While consumer staples stocks and sector-specific exchange traded funds have acted as a stabilizing force in a diversified investment portfolio, some investors may be starting to shift out of the relatively defensive asset category.
Investors are moving out of companies that offered steady returns amid a near-zero interest rate environment and heightened market volatility after the strong October jobs numbers strengthened the case for a December interest rate hike, reports Leslie Josephs for the Wall Street Journal.
Over the past week, the S&P 500’s Food Products Index, which tracks many consumer staples food companies, declined 3.1% while XLP fell 2.7% and the PowerShares Dynamic Food & Beverage Portfolio (NYSEArca: PBJ), which targets food and beverage companies, dropped 3.0%. Meanwhile, the broader S&P 500 Index only dipped 1.1%.
“I think that ship has already sailed for now,” Tommy Lackey, a portfolio manager at Barber Lackey Financial Group LLC, told the WSJ. “The consumer is still strong, so this area will still perform OK but not excel like others.”

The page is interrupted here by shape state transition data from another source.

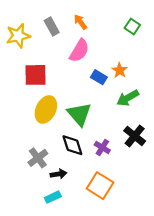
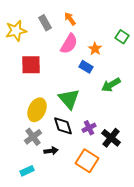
green square: (132, 27) -> (122, 37), moved
orange star: (120, 70) -> (95, 49), moved
yellow ellipse: (46, 109) -> (37, 110), moved
black cross: (135, 136) -> (111, 138), moved
purple cross: (102, 148) -> (89, 128), turned 32
cyan rectangle: (53, 197) -> (27, 171), moved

The consumer staples space, notably food companies, is experiencing slower growth. According to FactSet, quarterly revenues for companies on the food-products index declined 10.5% year-over-year, with 57% of companies having reported. Meanwhile, revenues for S&P 500 companies have dipped 4.6%, with 85% of companies having reported.
Weighing on the industry, soda and cereal revenue in the U.S. contracted about 2% a year over the past two years, according to Euromonitor International.
“Without seeing topline growth, there’s really only one way you can grow, which is through cost-cutting,” Brett Hundley, a food-stocks analyst at BB&T, told the WSJ. “They’ve kind of run out of road to cut cost.”